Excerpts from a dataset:
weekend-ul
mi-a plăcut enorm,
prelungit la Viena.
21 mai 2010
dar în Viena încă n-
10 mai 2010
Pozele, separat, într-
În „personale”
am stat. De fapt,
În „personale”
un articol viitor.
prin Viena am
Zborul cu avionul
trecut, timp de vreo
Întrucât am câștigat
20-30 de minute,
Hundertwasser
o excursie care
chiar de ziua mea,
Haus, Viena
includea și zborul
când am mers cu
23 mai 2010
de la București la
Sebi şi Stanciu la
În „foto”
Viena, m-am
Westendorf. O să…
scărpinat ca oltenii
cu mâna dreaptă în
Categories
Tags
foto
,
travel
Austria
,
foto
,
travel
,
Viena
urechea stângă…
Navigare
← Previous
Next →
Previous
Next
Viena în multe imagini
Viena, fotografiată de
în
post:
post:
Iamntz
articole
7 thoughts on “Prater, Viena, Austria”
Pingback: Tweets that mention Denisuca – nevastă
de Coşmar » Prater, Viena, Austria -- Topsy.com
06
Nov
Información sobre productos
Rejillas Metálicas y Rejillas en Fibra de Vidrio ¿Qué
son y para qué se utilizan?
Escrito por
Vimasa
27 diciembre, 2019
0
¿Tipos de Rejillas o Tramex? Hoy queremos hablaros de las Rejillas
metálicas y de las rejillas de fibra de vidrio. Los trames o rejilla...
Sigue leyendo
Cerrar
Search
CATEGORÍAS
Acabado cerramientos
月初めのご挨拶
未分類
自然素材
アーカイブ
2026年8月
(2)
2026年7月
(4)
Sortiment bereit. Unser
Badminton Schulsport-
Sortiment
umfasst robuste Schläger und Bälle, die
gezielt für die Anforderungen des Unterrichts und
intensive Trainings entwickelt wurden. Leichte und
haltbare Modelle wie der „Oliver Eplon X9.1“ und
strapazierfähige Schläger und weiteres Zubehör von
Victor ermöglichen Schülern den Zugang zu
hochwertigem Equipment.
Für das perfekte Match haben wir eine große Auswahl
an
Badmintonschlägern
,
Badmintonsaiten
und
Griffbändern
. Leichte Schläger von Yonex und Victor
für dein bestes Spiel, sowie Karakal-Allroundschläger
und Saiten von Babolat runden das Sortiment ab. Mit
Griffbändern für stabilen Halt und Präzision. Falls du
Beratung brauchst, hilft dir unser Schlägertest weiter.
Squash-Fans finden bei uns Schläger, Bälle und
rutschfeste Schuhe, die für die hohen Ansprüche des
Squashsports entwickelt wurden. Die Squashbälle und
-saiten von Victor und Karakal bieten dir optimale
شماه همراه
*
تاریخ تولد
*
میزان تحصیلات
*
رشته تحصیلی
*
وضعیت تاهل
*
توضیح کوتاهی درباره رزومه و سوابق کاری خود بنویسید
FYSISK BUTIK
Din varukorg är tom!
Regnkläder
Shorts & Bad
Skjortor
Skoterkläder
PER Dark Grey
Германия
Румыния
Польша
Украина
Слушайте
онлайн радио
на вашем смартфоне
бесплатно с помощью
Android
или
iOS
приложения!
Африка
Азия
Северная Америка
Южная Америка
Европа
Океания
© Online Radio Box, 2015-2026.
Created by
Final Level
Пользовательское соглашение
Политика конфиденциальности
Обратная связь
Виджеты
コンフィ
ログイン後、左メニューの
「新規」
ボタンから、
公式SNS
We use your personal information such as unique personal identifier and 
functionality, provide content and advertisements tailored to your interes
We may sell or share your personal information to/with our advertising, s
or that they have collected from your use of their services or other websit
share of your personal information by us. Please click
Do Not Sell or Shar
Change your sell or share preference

What is required
An exact restatement of the lines from the one with "бесплатно с помощью" through the last line of the data is the only acceptable answer.

Reply to the task
бесплатно с помощью
Android
или
iOS
приложения!
Африка
Азия
Северная Америка
Южная Америка
Европа
Океания
© Online Radio Box, 2015-2026.
Created by
Final Level
Пользовательское соглашение
Политика конфиденциальности
Обратная связь
Виджеты
コンフィ
ログイン後、左メニューの
「新規」
ボタンから、
公式SNS
We use your personal information such as unique personal identifier and 
functionality, provide content and advertisements tailored to your interes
We may sell or share your personal information to/with our advertising, s
or that they have collected from your use of their services or other websit
share of your personal information by us. Please click
Do Not Sell or Shar
Change your sell or share preference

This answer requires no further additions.